How many more times in my life am I going to have to sit and watch a non-profit board destroy a piece of software, stagnate a piece of software or fumble a market dominance position, you'd have think we'd have learnt from Mozilla that it just doesn't seem to work.
Vision, talent and accountability to success builds real change in technology, not the sort of at best navel gazing academics and at worst outright leeches who are attracted to non-profit boards.
Not to say that nonprofits are flawless, but they do seem to turn out stuff that's pretty important sometimes even when surrounded by for-profit competitors.
The specific mix of profit and non-profit motives in this particular organization is confusing though, looking at it from the outside.
A for-profit corporation has accountability to its shareholders. If you're a shareholder, you can sell your shares. If enough people are willing to sell their shares at a low enough price, someone will come long and buy a majority of the shares and take over the company, maybe liquidating it. If something egregious enough happens, you might even be able to sue the company or the officers for a breach of fiduciary duty. Either way, the way to stay employed is to make money. If you make enough money, purely money-interested people will be willing to buy the shares of those who have other interests for a high price. For-profit corporations have an incentive to be as good as possible at making money.
A not-for-profit theoretically has accountability to the board, who aren't really accountable to anyone. They can be sued, but only if they do an extremely and formally bad job. The only thing that weeds out bad non-profits is donors.
It seems like there needs to be another type of organization, that can have objectives other than making money, where market forces still cause it to do as good a job as possible at that mission.
You're saying this while the top thread on HN at the same time is how Firefox is artificially slowed down on Youtube lol. That is why they lost market share. Not because they lack the incentive to shove ads in your face, but because companies that run the internet also run Firefox's competition.
Firefox is objectivele fine.

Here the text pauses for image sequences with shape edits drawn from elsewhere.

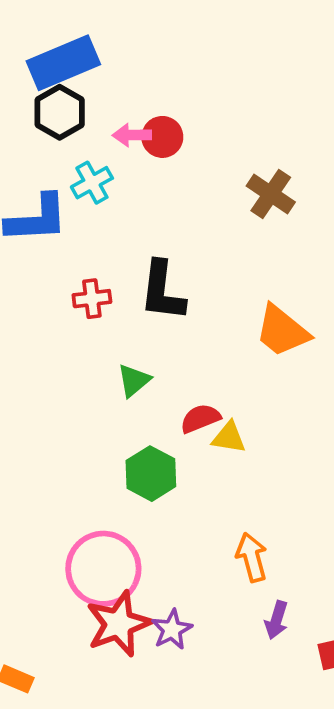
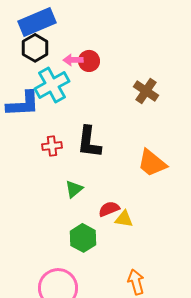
cyan cross: (92, 183) -> (52, 85), size x1.6

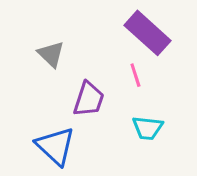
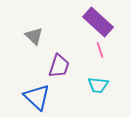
pink line: (135, 75) -> (100, 50), moved

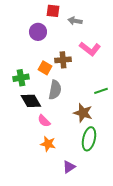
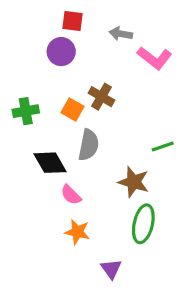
red square: (53, 11) -> (72, 21), moved
pink L-shape: (90, 49) -> (155, 58), moved
brown cross: (63, 60) -> (101, 97), turned 35
green cross: (21, 78) -> (26, 111), moved
purple triangle: (69, 167) -> (111, 269), turned -32

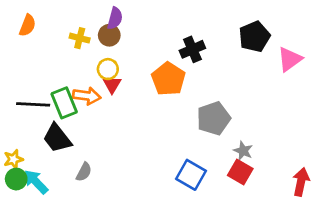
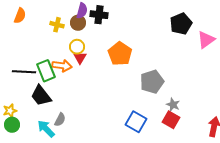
black cross: (192, 49) -> (99, 15), moved, turned 30
cyan arrow: (36, 182) -> (46, 129), moved

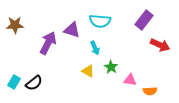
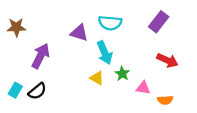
purple arrow: (48, 43) -> (41, 56), moved
red arrow: (160, 45) -> (167, 60), moved
cyan arrow: (95, 48) -> (105, 53), size x1.5

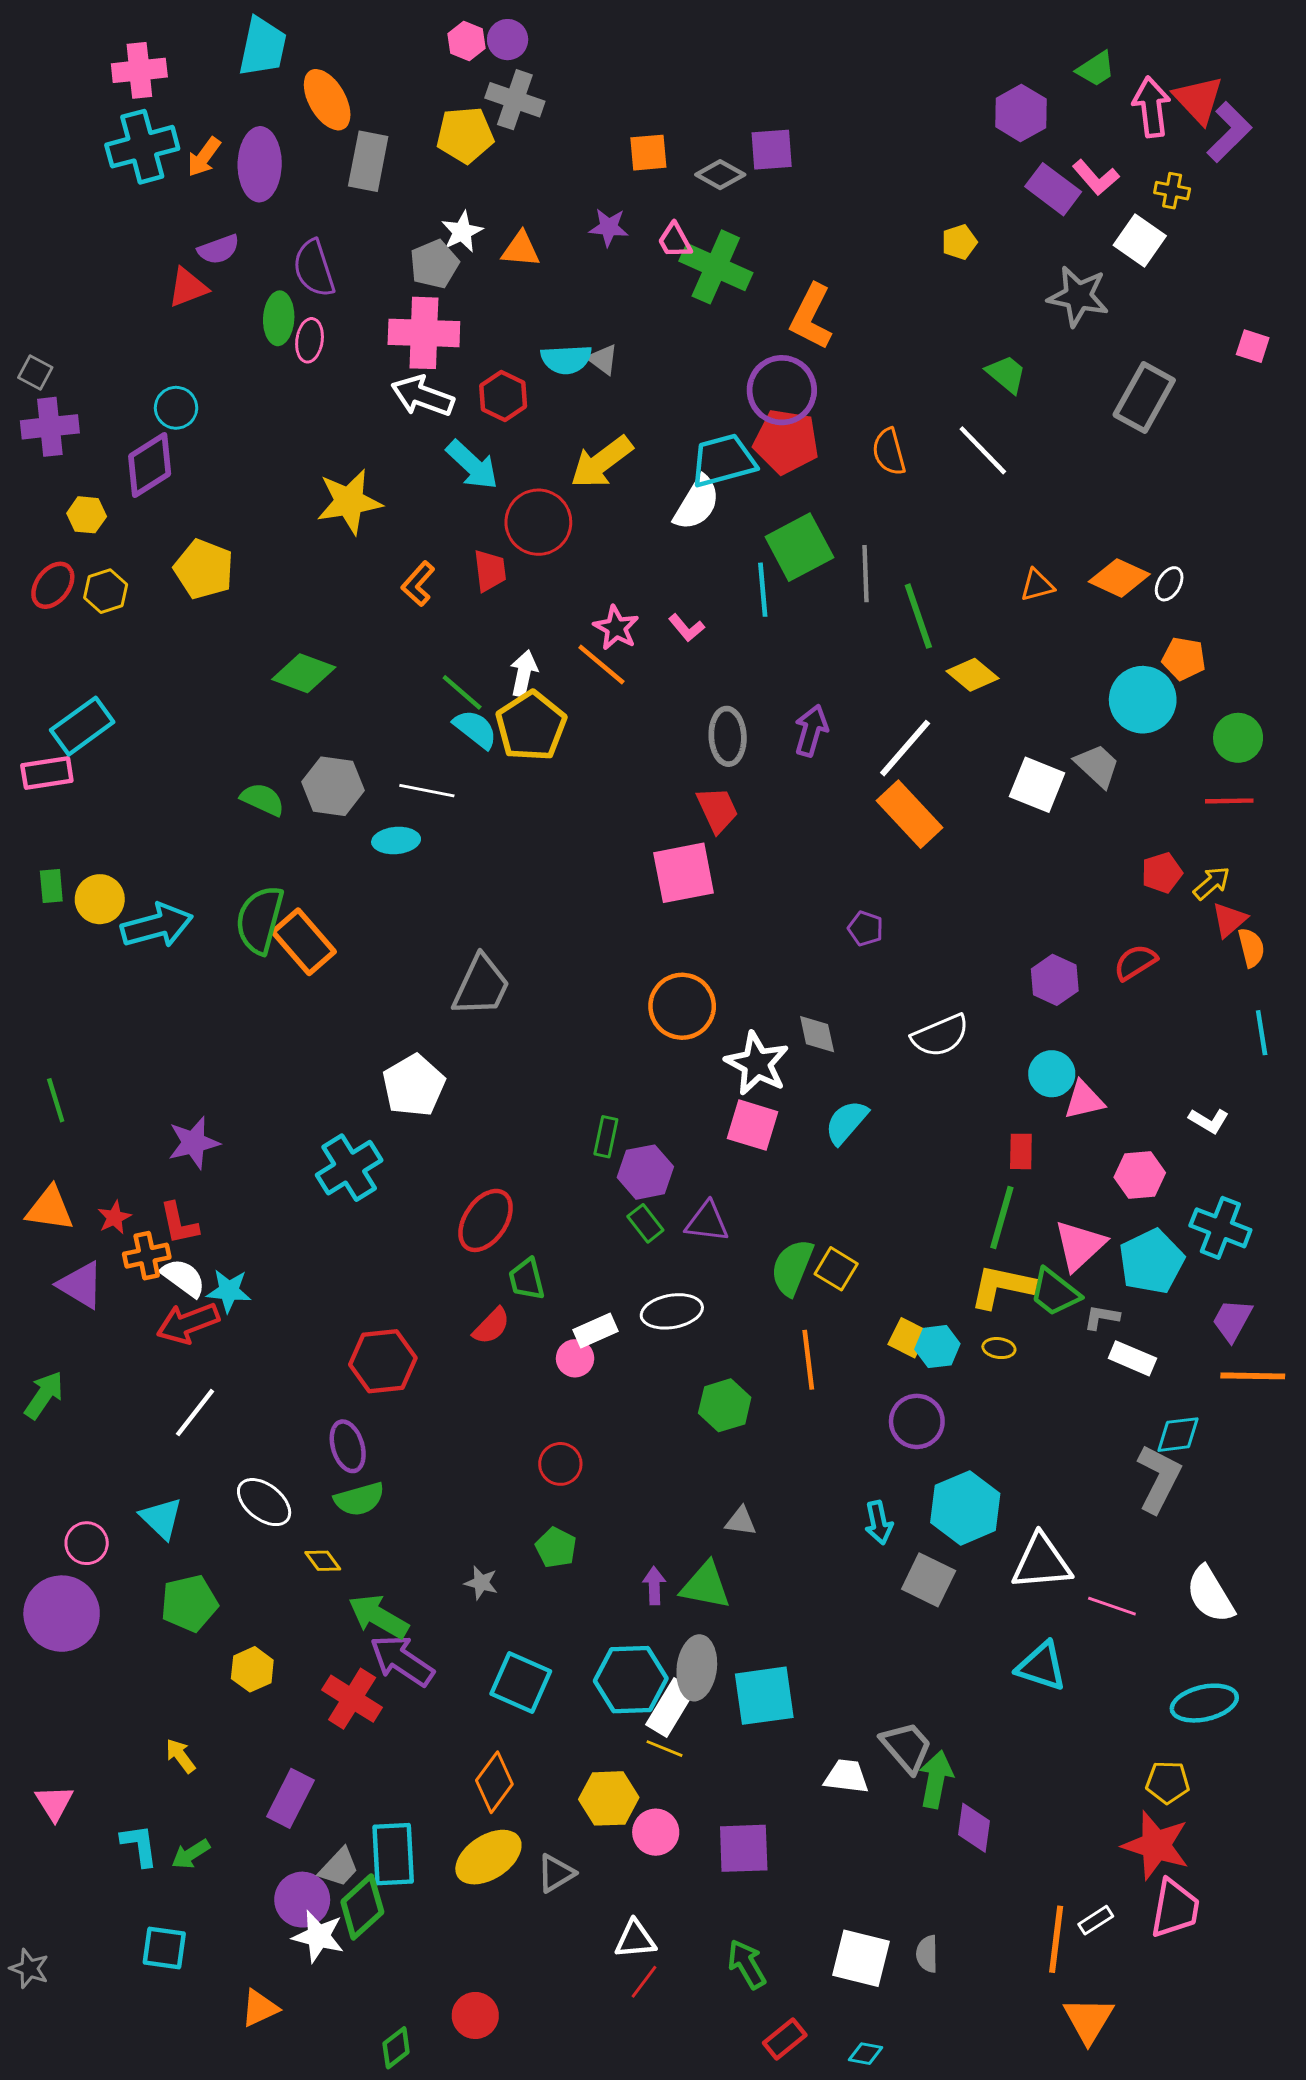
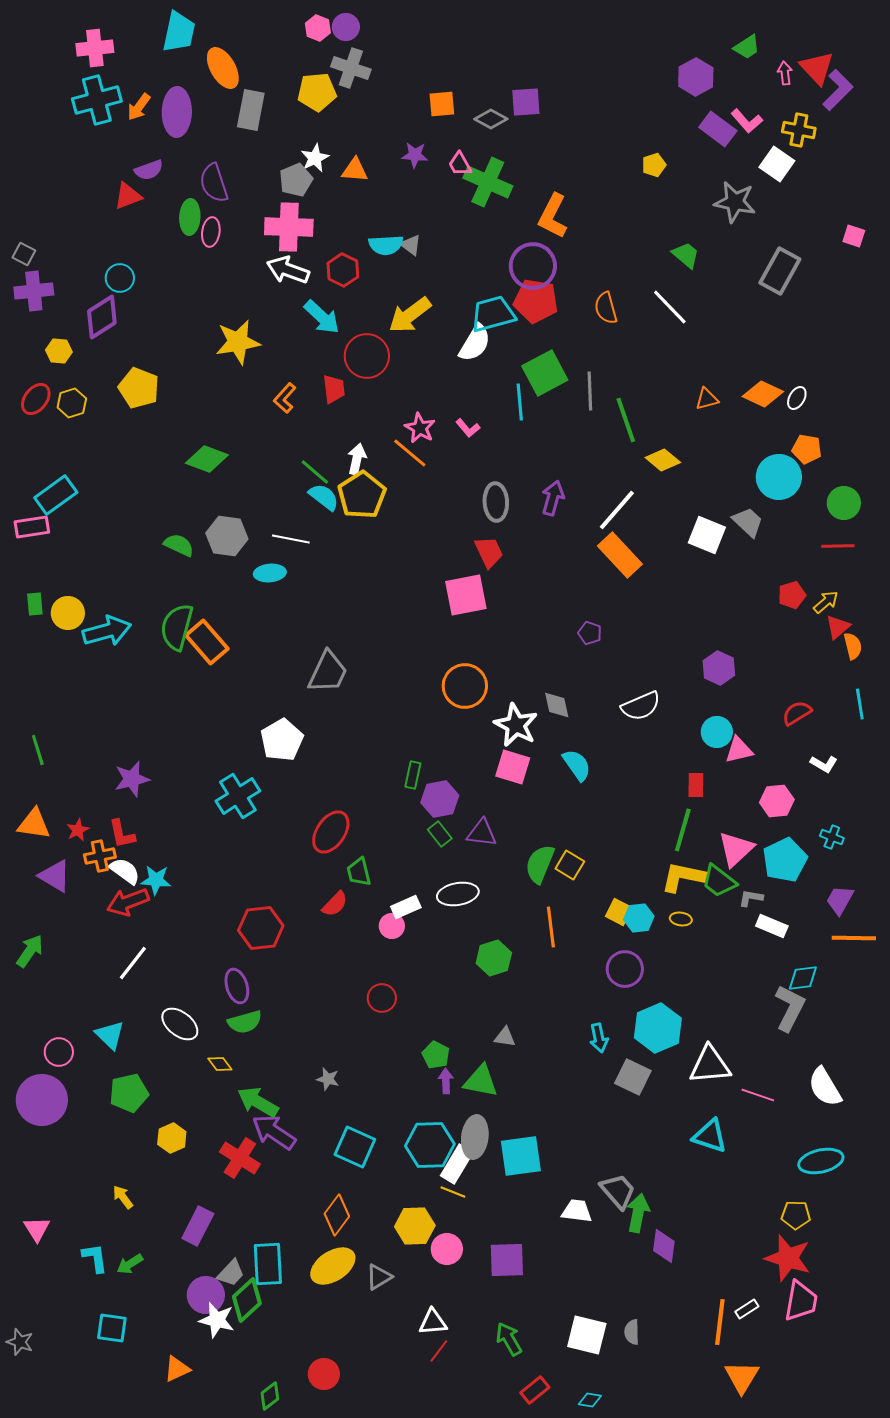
pink arrow: (1152, 107) -> (785, 73), size x0.6
yellow cross: (1172, 191) -> (799, 130), size x1.4
red semicircle: (1135, 962) -> (797, 713), moved
cyan semicircle: (846, 1122) -> (577, 765), turned 104
cyan cross: (1220, 1228) -> (832, 837), size x0.6
green pentagon: (556, 1548) -> (436, 1055), moved

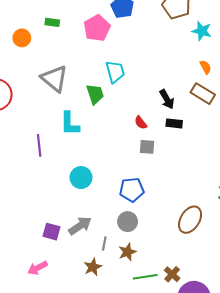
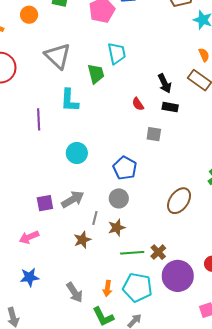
gray square: (147, 147) -> (154, 134), moved
blue pentagon: (132, 190) -> (125, 168), turned 30
purple square: (52, 232) -> (45, 203), turned -30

Linux is fine, openAI as a research institute would be fine. They aren't stagnant, they're being gutted or undermined by competitors that will not see them succeed.
And who looks out for all of the other stakeholders who don't own shares?
Well, in the US you can have a benefit corporation, or else certification as a "B Corp", which I just learned are different things while googling it to put a link here. Previously my impression was that "B Corp" was a legal status, but that's wrong, it's a certification by a nonprofit. In the US, a benefit corporation has a separate legal status as "a type of for-profit corporate entity whose goals include making a positive impact on society."
Both are kind of a niche thing still. I've seen a few "B Corp" logos among sustainable food companies, like King Arthur flour.
https://en.m.wikipedia.org/wiki/B_Corporation_(certification...
> Wikimedia Foundation
Please look into the financials of what these organizations actually spend their money on. You're just making huge assumptions that "non-profit = good" and that view of the world will soon come crashing down when you look into those two entities.
As you read the Mozilla ones please repeat to yourself out loud "They had 32% percent of the market share in 2010", just to really drive it home.